| WORK INSTRUCTIONS |
Return each line of the listing exactly, though without its images.

| DATASET |
────────────────────────────────────────
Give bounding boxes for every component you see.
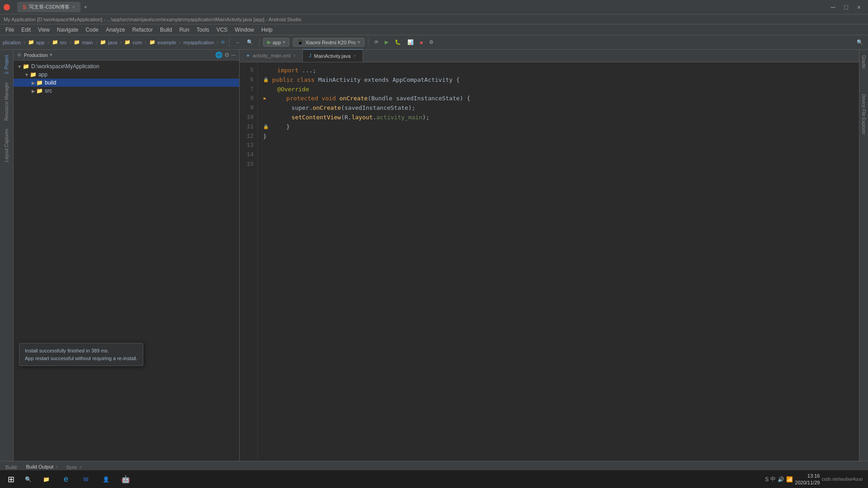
project-icon-minimize[interactable]: ─	[231, 52, 236, 58]
project-header: ⚙ Production ▾ 🌐 ⚙ ─	[14, 50, 239, 61]
close-tab-java[interactable]: ×	[354, 53, 356, 58]
menu-view[interactable]: View	[34, 24, 53, 35]
breadcrumb-plication[interactable]: plication	[3, 40, 21, 45]
run-config-selector[interactable]: ▶ app ▾	[263, 38, 289, 47]
taskbar-right: S 中 🔊 📶 13:16 2020/11/29 csdn.net/wulixe…	[765, 473, 866, 486]
tab-activity-main-xml[interactable]: ✦ activity_main.xml ×	[240, 49, 303, 62]
menu-help[interactable]: Help	[258, 24, 276, 35]
debug-btn[interactable]: 🐛	[392, 38, 403, 46]
menu-navigate[interactable]: Navigate	[53, 24, 82, 35]
run-btn[interactable]: ▶	[382, 38, 391, 46]
editor-tabs: ✦ activity_main.xml × J MainActivity.jav…	[240, 50, 859, 62]
tree-src[interactable]: ▶ 📁 src	[14, 87, 239, 95]
main-area: 1: Project Resource Manager Layout Captu…	[0, 50, 868, 461]
close-build-output[interactable]: ×	[55, 464, 58, 469]
app-title-bar: My Application [D:\workspace\MyApplicati…	[0, 14, 868, 24]
project-panel: ⚙ Production ▾ 🌐 ⚙ ─ ▼ 📁 D:\workspace\My…	[14, 50, 240, 461]
project-icons: 🌐 ⚙ ─	[215, 52, 236, 58]
profile-btn[interactable]: 📊	[405, 38, 416, 46]
install-tooltip: Install successfully finished in 389 ms.…	[19, 343, 143, 366]
breadcrumb-main[interactable]: main	[82, 40, 93, 45]
network-icon[interactable]: 📶	[786, 476, 793, 483]
menu-bar: File Edit View Navigate Code Analyze Ref…	[0, 24, 868, 35]
menu-analyze[interactable]: Analyze	[102, 24, 129, 35]
right-strip: Gradle Device File Explorer	[859, 50, 868, 461]
breadcrumb-app[interactable]: app	[36, 40, 44, 45]
close-tab-xml[interactable]: ×	[293, 53, 296, 58]
minimize-btn[interactable]: ─	[827, 2, 839, 13]
code-content[interactable]: import ...; 🔒 public class MainActivity …	[258, 62, 859, 461]
menu-tools[interactable]: Tools	[193, 24, 213, 35]
breadcrumb-src[interactable]: src	[60, 40, 67, 45]
project-icon-settings[interactable]: ⚙	[224, 52, 230, 58]
project-icon-globe[interactable]: 🌐	[215, 52, 222, 58]
editor-area: ✦ activity_main.xml × J MainActivity.jav…	[240, 50, 859, 461]
device-selector[interactable]: 📱 Xiaomi Redmi K20 Pro ▾	[293, 38, 364, 47]
sidebar-layout-label[interactable]: Layout Captures	[2, 125, 11, 165]
taskbar-clock: 13:16 2020/11/29	[795, 473, 820, 486]
breadcrumb-com[interactable]: com	[132, 40, 142, 45]
menu-window[interactable]: Window	[231, 24, 258, 35]
taskbar-profile[interactable]: 👤	[96, 470, 116, 488]
left-panel-strip: 1: Project Resource Manager Layout Captu…	[0, 50, 14, 461]
tooltip-line-2: App restart successful without requiring…	[25, 355, 137, 362]
tooltip-line-1: Install successfully finished in 389 ms.	[25, 347, 137, 355]
menu-code[interactable]: Code	[82, 24, 102, 35]
settings-btn[interactable]: ⚙	[427, 38, 436, 46]
breadcrumb-myapplication[interactable]: myapplication	[184, 40, 214, 45]
back-btn[interactable]: ←	[233, 39, 243, 46]
maximize-btn[interactable]: □	[840, 2, 851, 13]
menu-run[interactable]: Run	[176, 24, 193, 35]
sync-btn[interactable]: ⟳	[372, 38, 381, 46]
sidebar-project-label[interactable]: 1: Project	[2, 52, 11, 78]
tree-root[interactable]: ▼ 📁 D:\workspace\MyApplication	[14, 62, 239, 70]
csdn-label: csdn.net/wulixe4uuo	[821, 477, 863, 482]
menu-file[interactable]: File	[2, 24, 18, 35]
new-tab-btn[interactable]: +	[80, 4, 91, 10]
tree-app[interactable]: ▼ 📁 app	[14, 70, 239, 79]
menu-build[interactable]: Build	[156, 24, 176, 35]
volume-icon[interactable]: 🔊	[778, 476, 784, 483]
project-title-btn[interactable]: Production ▾	[24, 52, 52, 58]
taskbar-edge[interactable]: e	[56, 470, 76, 488]
taskbar-word[interactable]: W	[76, 470, 96, 488]
taskbar-search[interactable]: 🔍	[20, 471, 36, 488]
title-bar: S 写文章-CSDN博客 × + ─ □ ×	[0, 0, 868, 14]
gradle-label[interactable]: Gradle	[860, 52, 867, 72]
tree-build[interactable]: ▶ 📁 build	[14, 79, 239, 87]
stop-btn[interactable]: ■	[418, 39, 425, 46]
browser-tab[interactable]: S 写文章-CSDN博客 ×	[17, 2, 80, 12]
toolbar-search-right[interactable]: 🔍	[854, 38, 865, 46]
taskbar-android[interactable]: 🤖	[116, 470, 136, 488]
app-title: My Application [D:\workspace\MyApplicati…	[4, 17, 301, 22]
sidebar-resource-label[interactable]: Resource Manager	[2, 79, 11, 124]
menu-vcs[interactable]: VCS	[213, 24, 231, 35]
project-tree: ▼ 📁 D:\workspace\MyApplication ▼ 📁 app ▶…	[14, 61, 239, 461]
lang-indicator: 中	[770, 475, 776, 483]
close-window-btn[interactable]: ×	[854, 2, 864, 13]
menu-edit[interactable]: Edit	[18, 24, 34, 35]
sougou-icon: S	[765, 476, 769, 483]
toolbar-separator-1	[229, 38, 230, 47]
system-tray: S 中 🔊 📶	[765, 475, 793, 483]
toolbar-search[interactable]: 🔍	[245, 38, 255, 46]
tab-mainactivity-java[interactable]: J MainActivity.java ×	[303, 49, 363, 62]
toolbar: plication › 📁 app › 📁 src › 📁 main › 📁 j…	[0, 35, 868, 50]
toolbar-separator-2	[259, 38, 259, 47]
breadcrumb-java[interactable]: java	[108, 40, 117, 45]
close-tab-btn[interactable]: ×	[72, 5, 75, 9]
window-controls: ─ □ ×	[827, 2, 864, 13]
menu-refactor[interactable]: Refactor	[129, 24, 156, 35]
device-explorer-label[interactable]: Device File Explorer	[860, 90, 867, 138]
close-sync[interactable]: ×	[79, 465, 82, 470]
toolbar-separator-3	[368, 38, 368, 47]
taskbar-start[interactable]: ⊞	[2, 470, 20, 488]
code-editor[interactable]: 5 6 7 8 9 10 11 12 13 14 15 import ...; …	[240, 62, 859, 461]
line-numbers: 5 6 7 8 9 10 11 12 13 14 15	[240, 62, 258, 461]
taskbar: ⊞ 🔍 📁 e W 👤 🤖 S 中 🔊 📶 13:16 2020/11/29 c…	[0, 470, 868, 488]
taskbar-file-explorer[interactable]: 📁	[36, 470, 56, 488]
breadcrumb-example[interactable]: example	[157, 40, 176, 45]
────────────────────────────────────────
| SOLVED EXERCISE |
Give bounding boxes for every component you see.
project-icon-minimize[interactable]: ─	[231, 52, 236, 58]
project-header: ⚙ Production ▾ 🌐 ⚙ ─	[14, 50, 239, 61]
close-tab-java[interactable]: ×	[354, 53, 356, 58]
menu-view[interactable]: View	[34, 24, 53, 35]
breadcrumb-plication[interactable]: plication	[3, 40, 21, 45]
run-config-selector[interactable]: ▶ app ▾	[263, 38, 289, 47]
taskbar-right: S 中 🔊 📶 13:16 2020/11/29 csdn.net/wulixe…	[765, 473, 866, 486]
tab-activity-main-xml[interactable]: ✦ activity_main.xml ×	[240, 49, 303, 62]
menu-help[interactable]: Help	[258, 24, 276, 35]
debug-btn[interactable]: 🐛	[392, 38, 403, 46]
menu-navigate[interactable]: Navigate	[53, 24, 82, 35]
run-btn[interactable]: ▶	[382, 38, 391, 46]
editor-tabs: ✦ activity_main.xml × J MainActivity.jav…	[240, 50, 859, 62]
tree-src[interactable]: ▶ 📁 src	[14, 87, 239, 95]
main-area: 1: Project Resource Manager Layout Captu…	[0, 50, 868, 461]
close-build-output[interactable]: ×	[55, 464, 58, 469]
app-title-bar: My Application [D:\workspace\MyApplicati…	[0, 14, 868, 24]
project-panel: ⚙ Production ▾ 🌐 ⚙ ─ ▼ 📁 D:\workspace\My…	[14, 50, 240, 461]
project-icons: 🌐 ⚙ ─	[215, 52, 236, 58]
profile-btn[interactable]: 📊	[405, 38, 416, 46]
install-tooltip: Install successfully finished in 389 ms.…	[19, 343, 143, 366]
breadcrumb-main[interactable]: main	[82, 40, 93, 45]
network-icon[interactable]: 📶	[786, 476, 793, 483]
menu-bar: File Edit View Navigate Code Analyze Ref…	[0, 24, 868, 35]
menu-analyze[interactable]: Analyze	[102, 24, 129, 35]
right-strip: Gradle Device File Explorer	[859, 50, 868, 461]
breadcrumb-app[interactable]: app	[36, 40, 44, 45]
close-tab-xml[interactable]: ×	[293, 53, 296, 58]
minimize-btn[interactable]: ─	[827, 2, 839, 13]
code-content[interactable]: import ...; 🔒 public class MainActivity …	[258, 62, 859, 461]
menu-tools[interactable]: Tools	[193, 24, 213, 35]
breadcrumb-src[interactable]: src	[60, 40, 67, 45]
project-icon-settings[interactable]: ⚙	[224, 52, 230, 58]
project-icon-globe[interactable]: 🌐	[215, 52, 222, 58]
editor-area: ✦ activity_main.xml × J MainActivity.jav…	[240, 50, 859, 461]
device-selector[interactable]: 📱 Xiaomi Redmi K20 Pro ▾	[293, 38, 364, 47]
sidebar-layout-label[interactable]: Layout Captures	[2, 125, 11, 165]
taskbar-clock: 13:16 2020/11/29	[795, 473, 820, 486]
breadcrumb-com[interactable]: com	[132, 40, 142, 45]
menu-window[interactable]: Window	[231, 24, 258, 35]
taskbar-profile[interactable]: 👤	[96, 470, 116, 488]
left-panel-strip: 1: Project Resource Manager Layout Captu…	[0, 50, 14, 461]
tooltip-line-2: App restart successful without requiring…	[25, 355, 137, 362]
tooltip-line-1: Install successfully finished in 389 ms.	[25, 347, 137, 355]
menu-code[interactable]: Code	[82, 24, 102, 35]
settings-btn[interactable]: ⚙	[427, 38, 436, 46]
breadcrumb-myapplication[interactable]: myapplication	[184, 40, 214, 45]
back-btn[interactable]: ←	[233, 39, 243, 46]
maximize-btn[interactable]: □	[840, 2, 851, 13]
menu-run[interactable]: Run	[176, 24, 193, 35]
sync-btn[interactable]: ⟳	[372, 38, 381, 46]
sidebar-project-label[interactable]: 1: Project	[2, 52, 11, 78]
tree-root[interactable]: ▼ 📁 D:\workspace\MyApplication	[14, 62, 239, 70]
csdn-label: csdn.net/wulixe4uuo	[821, 477, 863, 482]
menu-file[interactable]: File	[2, 24, 18, 35]
new-tab-btn[interactable]: +	[80, 4, 91, 10]
tree-app[interactable]: ▼ 📁 app	[14, 70, 239, 79]
menu-build[interactable]: Build	[156, 24, 176, 35]
volume-icon[interactable]: 🔊	[778, 476, 784, 483]
project-title-btn[interactable]: Production ▾	[24, 52, 52, 58]
taskbar-edge[interactable]: e	[56, 470, 76, 488]
taskbar-word[interactable]: W	[76, 470, 96, 488]
taskbar-search[interactable]: 🔍	[20, 471, 36, 488]
title-bar: S 写文章-CSDN博客 × + ─ □ ×	[0, 0, 868, 14]
gradle-label[interactable]: Gradle	[860, 52, 867, 72]
tree-build[interactable]: ▶ 📁 build	[14, 79, 239, 87]
stop-btn[interactable]: ■	[418, 39, 425, 46]
browser-tab[interactable]: S 写文章-CSDN博客 ×	[17, 2, 80, 12]
toolbar-search-right[interactable]: 🔍	[854, 38, 865, 46]
taskbar-android[interactable]: 🤖	[116, 470, 136, 488]
app-title: My Application [D:\workspace\MyApplicati…	[4, 17, 301, 22]
sidebar-resource-label[interactable]: Resource Manager	[2, 79, 11, 124]
menu-vcs[interactable]: VCS	[213, 24, 231, 35]
project-tree: ▼ 📁 D:\workspace\MyApplication ▼ 📁 app ▶…	[14, 61, 239, 461]
lang-indicator: 中	[770, 475, 776, 483]
close-window-btn[interactable]: ×	[854, 2, 864, 13]
menu-edit[interactable]: Edit	[18, 24, 34, 35]
sougou-icon: S	[765, 476, 769, 483]
toolbar-separator-1	[229, 38, 230, 47]
system-tray: S 中 🔊 📶	[765, 475, 793, 483]
toolbar-search[interactable]: 🔍	[245, 38, 255, 46]
tab-mainactivity-java[interactable]: J MainActivity.java ×	[303, 49, 363, 62]
toolbar: plication › 📁 app › 📁 src › 📁 main › 📁 j…	[0, 35, 868, 50]
toolbar-separator-2	[259, 38, 259, 47]
breadcrumb-java[interactable]: java	[108, 40, 117, 45]
close-tab-btn[interactable]: ×	[72, 5, 75, 9]
window-controls: ─ □ ×	[827, 2, 864, 13]
menu-refactor[interactable]: Refactor	[129, 24, 156, 35]
device-explorer-label[interactable]: Device File Explorer	[860, 90, 867, 138]
close-sync[interactable]: ×	[79, 465, 82, 470]
toolbar-separator-3	[368, 38, 368, 47]
taskbar-start[interactable]: ⊞	[2, 470, 20, 488]
code-editor[interactable]: 5 6 7 8 9 10 11 12 13 14 15 import ...; …	[240, 62, 859, 461]
line-numbers: 5 6 7 8 9 10 11 12 13 14 15	[240, 62, 258, 461]
taskbar: ⊞ 🔍 📁 e W 👤 🤖 S 中 🔊 📶 13:16 2020/11/29 c…	[0, 470, 868, 488]
taskbar-file-explorer[interactable]: 📁	[36, 470, 56, 488]
breadcrumb-example[interactable]: example	[157, 40, 176, 45]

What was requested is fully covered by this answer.